> **YOUR GOAL**
Apart from the images, every record below must be given again without alteration.

(Stored data entries)
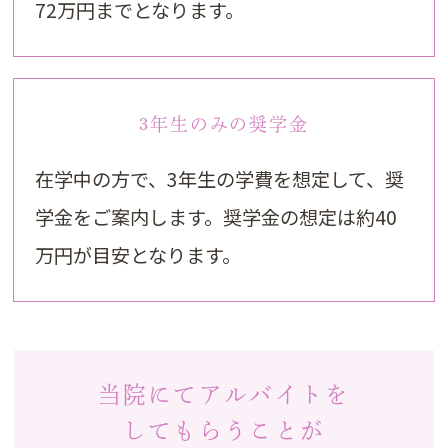
72万円までとなります。
3年生のみの奨学金
在学中の方で、3年生の学費を想定して、奨
学金をご案内します。奨学金の想定は約40
万円が目安となります。
当院にてアルバイトを
してもらうことが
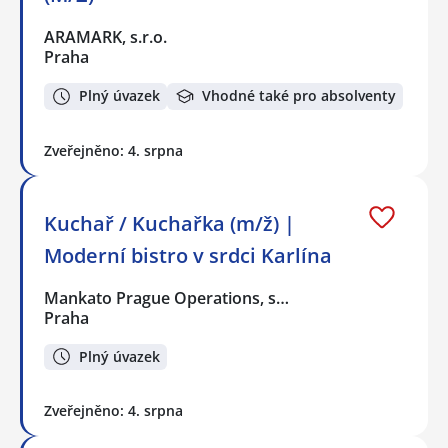
ARAMARK, s.r.o.
Praha
Plný úvazek
Vhodné také pro absolventy
Zveřejněno: 4. srpna
Kuchař / Kuchařka (m/ž) |
Moderní bistro v srdci Karlína
Mankato Prague Operations, s…
Praha
Plný úvazek
Zveřejněno: 4. srpna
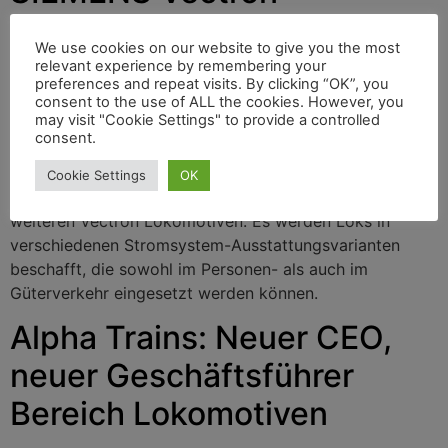
Lokomotiven in Dienst
We use cookies on our website to give you the most
relevant experience by remembering your
preferences and repeat visits. By clicking “OK”, you
Mit einem Paukenschlag geht die European Locomotive
consent to the use of ALL the cookies. However, you
may visit "Cookie Settings" to provide a controlled
Leasing Group (ELL) in den letzten Monat des Jahres
consent.
2023. Am 30. November unterzeichnete das in Wien
ansässige Unternehmen mit Siemens Mobility (München)
Cookie Settings
OK
einen Rahmenvertrag über die Lieferung von bis zu 200
weiteren Vectron Lokomotiven. Es werden Loks in
verschiedenen Stromsystem-Ausstattungsvarianten
beschafft, die sowohl im Personen- als auch im
Güterverkehr eingesetzt werden können.
Alpha Trains: Neuer CEO,
neuer Geschäftsführer
Bereich Lokomotiven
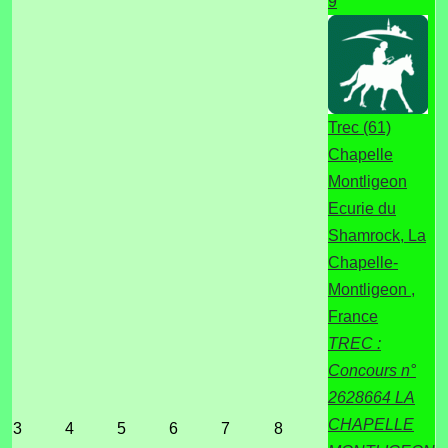
9
Trec (61)
Chapelle
Montligeon
Ecurie du
Shamrock, La
Chapelle-
Montligeon ,
France
TREC :
Concours n°
2628664 LA
CHAPELLE
3
4
5
6
7
8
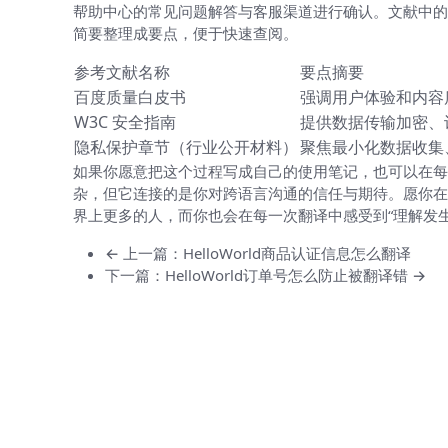
帮助中心的常见问题解答与客服渠道进行确认。文献中的
简要整理成要点，便于快速查阅。
参考文献名称
要点摘要
百度质量白皮书
强调用户体验和内容
W3C 安全指南
提供数据传输加密、
隐私保护章节（行业公开材料）
聚焦最小化数据收集
如果你愿意把这个过程写成自己的使用笔记，也可以在每一
杂，但它连接的是你对跨语言沟通的信任与期待。愿你在
界上更多的人，而你也会在每一次翻译中感受到“理解发生
← 上一篇：HelloWorld商品认证信息怎么翻译
下一篇：HelloWorld订单号怎么防止被翻译错 →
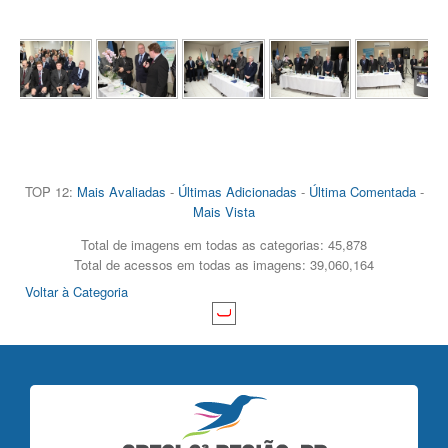
TOP 12:
Mais Avaliadas
-
Últimas Adicionadas
-
Última Comentada
-
Mais Vista
Total de imagens em todas as categorias: 45,878
Total de acessos em todas as imagens: 39,060,164
Voltar à Categoria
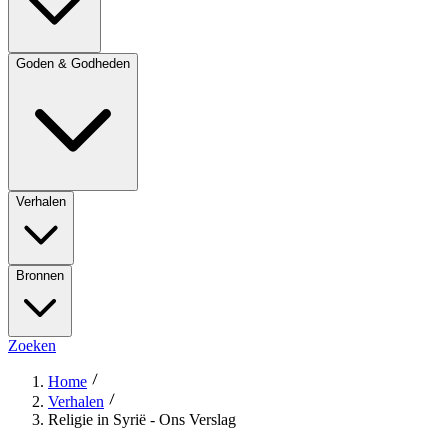
Goden & Godheden
Verhalen
Bronnen
Zoeken
Home
Verhalen
Religie in Syrië - Ons Verslag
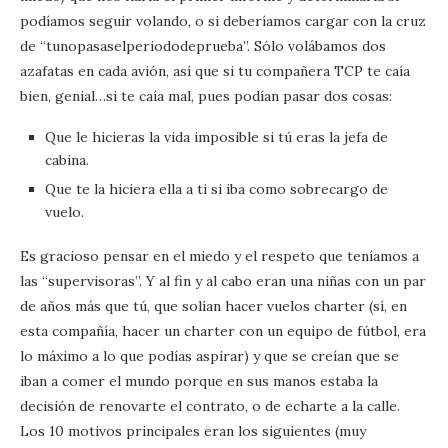
podíamos seguir volando, o si deberíamos cargar con la cruz
de “tunopasaselperiododeprueba”. Sólo volábamos dos
azafatas en cada avión, así que si tu compañera TCP te caía
bien, genial…si te caía mal, pues podían pasar dos cosas:
Que le hicieras la vida imposible si tú eras la jefa de
cabina.
Que te la hiciera ella a ti si iba como sobrecargo de
vuelo.
Es gracioso pensar en el miedo y el respeto que teníamos a
las “supervisoras”. Y al fin y al cabo eran una niñas con un par
de años más que tú, que solían hacer vuelos charter (sí, en
esta compañía, hacer un charter con un equipo de fútbol, era
lo máximo a lo que podías aspirar) y que se creían que se
iban a comer el mundo porque en sus manos estaba la
decisión de renovarte el contrato, o de echarte a la calle.
Los 10 motivos principales eran los siguientes (muy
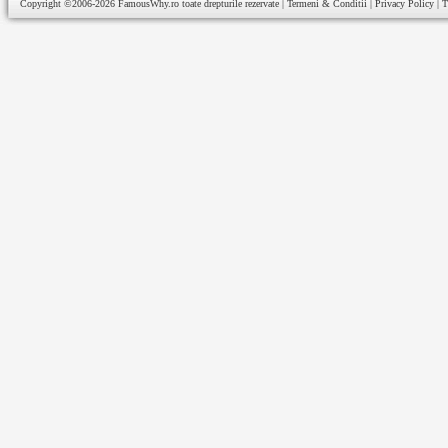
Copyright ©2006-2026
FamousWhy.ro
toate drepturile rezervate |
Termeni & Conditii
|
Privacy Policy
|
T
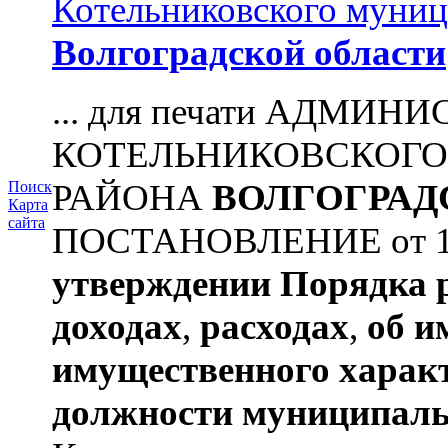
Котельниковского муниц
Волгоградской области
... для печати АДМИН
КОТЕЛЬНИКОВСКОГ
РАЙОНА
ВОЛГОГРАД
Поиск
Карта
сайта
ПОСТАНОВЛЕНИЕ от 11.
утверждении
Порядка 
доходах
,
расходах
,
об и
имущественного харак
должности муниципаль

> **EXERCISE RESULT**
72万円までとなります。
3年生のみの奨学金
在学中の方で、3年生の学費を想定して、奨
学金をご案内します。奨学金の想定は約40
万円が目安となります。
当院にてアルバイトを
してもらうことが
ARAMARK, s.r.o.
Praha
Plný úvazek
Vhodné také pro absolventy
Zveřejněno: 4. srpna
Kuchař / Kuchařka (m/ž) |
Moderní bistro v srdci Karlína
Mankato Prague Operations, s…
Praha
Plný úvazek
Zveřejněno: 4. srpna
Lokomotiven in Dienst
We use cookies on our website to give you the most
relevant experience by remembering your
preferences and repeat visits. By clicking “OK”, you
Mit einem Paukenschlag geht die European Locomotive
consent to the use of ALL the cookies. However, you
may visit "Cookie Settings" to provide a controlled
Leasing Group (ELL) in den letzten Monat des Jahres
consent.
2023. Am 30. November unterzeichnete das in Wien
ansässige Unternehmen mit Siemens Mobility (München)
Cookie Settings
OK
einen Rahmenvertrag über die Lieferung von bis zu 200
weiteren Vectron Lokomotiven. Es werden Loks in
verschiedenen Stromsystem-Ausstattungsvarianten
beschafft, die sowohl im Personen- als auch im
Güterverkehr eingesetzt werden können.
Alpha Trains: Neuer CEO,
neuer Geschäftsführer
Bereich Lokomotiven
9
Trec (61)
Chapelle
Montligeon
Ecurie du
Shamrock, La
Chapelle-
Montligeon ,
France
TREC :
Concours n°
2628664 LA
CHAPELLE
3
4
5
6
7
8
帮助中心的常见问题解答与客服渠道进行确认。文献中的
简要整理成要点，便于快速查阅。
参考文献名称
要点摘要
百度质量白皮书
强调用户体验和内容
W3C 安全指南
提供数据传输加密、
隐私保护章节（行业公开材料）
聚焦最小化数据收集
如果你愿意把这个过程写成自己的使用笔记，也可以在每一
杂，但它连接的是你对跨语言沟通的信任与期待。愿你在
界上更多的人，而你也会在每一次翻译中感受到“理解发生
← 上一篇：HelloWorld商品认证信息怎么翻译
下一篇：HelloWorld订单号怎么防止被翻译错 →
TOP 12:
Mais Avaliadas
-
Últimas Adicionadas
-
Última Comentada
-
Mais Vista
Total de imagens em todas as categorias: 45,878
Total de acessos em todas as imagens: 39,060,164
Voltar à Categoria
Goden & Godheden
Verhalen
Bronnen
Zoeken
Home
Verhalen
Religie in Syrië - Ons Verslag
podíamos seguir volando, o si deberíamos cargar con la cruz
de “tunopasaselperiododeprueba”. Sólo volábamos dos
azafatas en cada avión, así que si tu compañera TCP te caía
bien, genial…si te caía mal, pues podían pasar dos cosas:
Que le hicieras la vida imposible si tú eras la jefa de
cabina.
Que te la hiciera ella a ti si iba como sobrecargo de
vuelo.
Es gracioso pensar en el miedo y el respeto que teníamos a
las “supervisoras”. Y al fin y al cabo eran una niñas con un par
de años más que tú, que solían hacer vuelos charter (sí, en
esta compañía, hacer un charter con un equipo de fútbol, era
lo máximo a lo que podías aspirar) y que se creían que se
iban a comer el mundo porque en sus manos estaba la
decisión de renovarte el contrato, o de echarte a la calle.
Los 10 motivos principales eran los siguientes (muy
Copyright ©2006-2026
FamousWhy.ro
toate drepturile rezervate |
Termeni & Conditii
|
Privacy Policy
|
T
Котельниковского муниц
Волгоградской области
... для печати АДМИН
КОТЕЛЬНИКОВСКОГ
РАЙОНА
ВОЛГОГРАД
Поиск
Карта
сайта
ПОСТАНОВЛЕНИЕ от 11.
утверждении
Порядка 
доходах
,
расходах
,
об и
имущественного харак
должности муниципаль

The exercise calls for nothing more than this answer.